**Stored data**
────────────────────

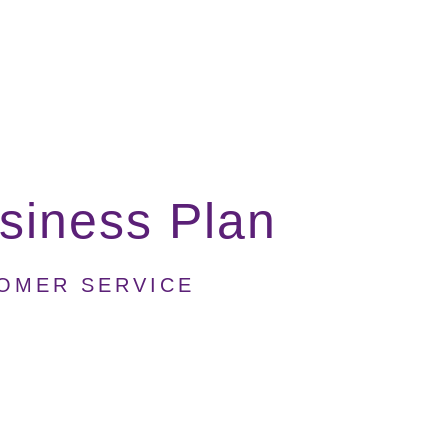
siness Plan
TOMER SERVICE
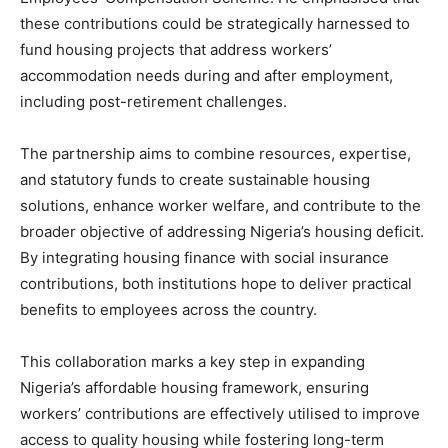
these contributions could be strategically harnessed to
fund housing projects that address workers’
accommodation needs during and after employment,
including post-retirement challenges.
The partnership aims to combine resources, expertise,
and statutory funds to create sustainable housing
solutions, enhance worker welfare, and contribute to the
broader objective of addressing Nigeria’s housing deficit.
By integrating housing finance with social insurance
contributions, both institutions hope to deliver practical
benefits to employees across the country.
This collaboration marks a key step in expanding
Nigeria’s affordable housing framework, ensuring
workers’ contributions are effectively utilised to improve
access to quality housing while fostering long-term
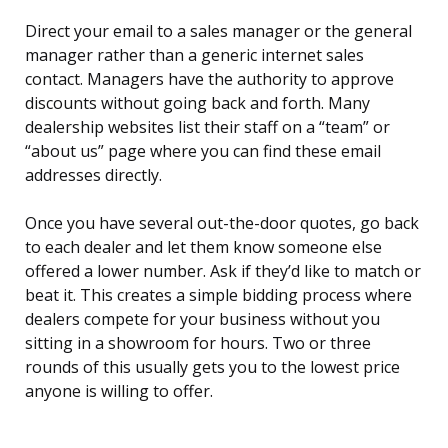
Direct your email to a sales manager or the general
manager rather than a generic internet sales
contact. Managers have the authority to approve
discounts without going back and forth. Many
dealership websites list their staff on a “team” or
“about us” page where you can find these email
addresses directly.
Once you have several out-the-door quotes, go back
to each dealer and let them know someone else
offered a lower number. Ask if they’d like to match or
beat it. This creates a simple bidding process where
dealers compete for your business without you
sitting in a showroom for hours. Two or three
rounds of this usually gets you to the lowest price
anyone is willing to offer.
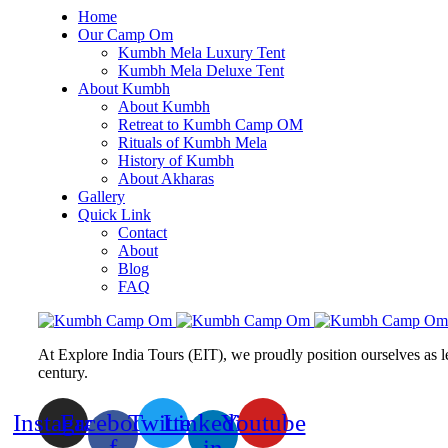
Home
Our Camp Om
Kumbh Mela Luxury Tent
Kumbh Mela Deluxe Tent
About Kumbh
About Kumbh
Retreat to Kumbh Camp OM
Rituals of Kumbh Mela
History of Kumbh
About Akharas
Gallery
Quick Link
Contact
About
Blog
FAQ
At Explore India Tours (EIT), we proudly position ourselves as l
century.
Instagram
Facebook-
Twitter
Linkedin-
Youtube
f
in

────────────────────

**Task objective**
Using the records above, return word for word the lines that begin at the one containing "and statutory funds" and end at the one containing "beat it. This", both of them included and no pictures.

**Task output**
and statutory funds to create sustainable housing
solutions, enhance worker welfare, and contribute to the
broader objective of addressing Nigeria’s housing deficit.
By integrating housing finance with social insurance
contributions, both institutions hope to deliver practical
benefits to employees across the country.
This collaboration marks a key step in expanding
Nigeria’s affordable housing framework, ensuring
workers’ contributions are effectively utilised to improve
access to quality housing while fostering long-term
Direct your email to a sales manager or the general
manager rather than a generic internet sales
contact. Managers have the authority to approve
discounts without going back and forth. Many
dealership websites list their staff on a “team” or
“about us” page where you can find these email
addresses directly.
Once you have several out-the-door quotes, go back
to each dealer and let them know someone else
offered a lower number. Ask if they’d like to match or
beat it. This creates a simple bidding process where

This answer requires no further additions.